In some embodiments, the guide wire body 1C can omit electrodes, that is, the magnetic signal detected by the sensor 80 is directly transmitted to the 3D mapping system to detect the 3D coordinates and direction in the magnetic field where the sensor 80 is located. It is understandable that the guide wire bodies 1A, 1B, and 1C in the second embodiment to the fourth embodiment are all applicable to the mapping guide wire 100 in the first embodiment, and will not be repeated here.

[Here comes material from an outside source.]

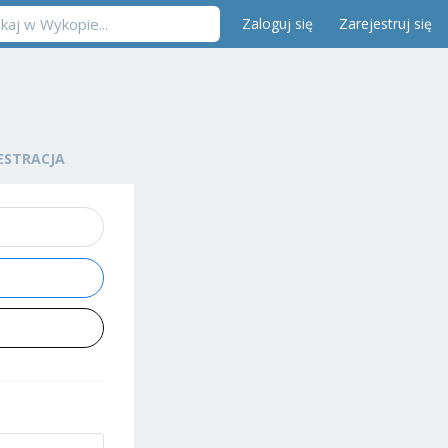
Zaloguj się
Zarejestruj się
ESTRACJA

The embodiment of the present invention provides a mapping guide wire and a three-dimensional mapping system using the mapping guide wire. The mapping guide wire includes a guide wire core, a guide wire sleeve, an electrode lead, a front end electrode, and a back end electrode. The guide wire sleeve is sleeved outside the guide wire core and the electrode lead, and the front end electrode and the electrode lead The rear end electrodes are respectively arranged at the distal end and the proximal end of the guide wire core, the two ends of the electrode lead are respectively connected to the front end electrode and the rear end electrode, and the rear end electrode is electrically connected to the three-dimensional mapping The equipment is not only easy to operate, but also capable of quickly mapping the electrical signals collected by the front-end electrodes. In addition, because the diameter of the guide wire is small, the guide wire can accurately and reliably map the patient's blood vessel or heart cavity structure, thereby providing a more accurate basis for the accurate positioning of the operation.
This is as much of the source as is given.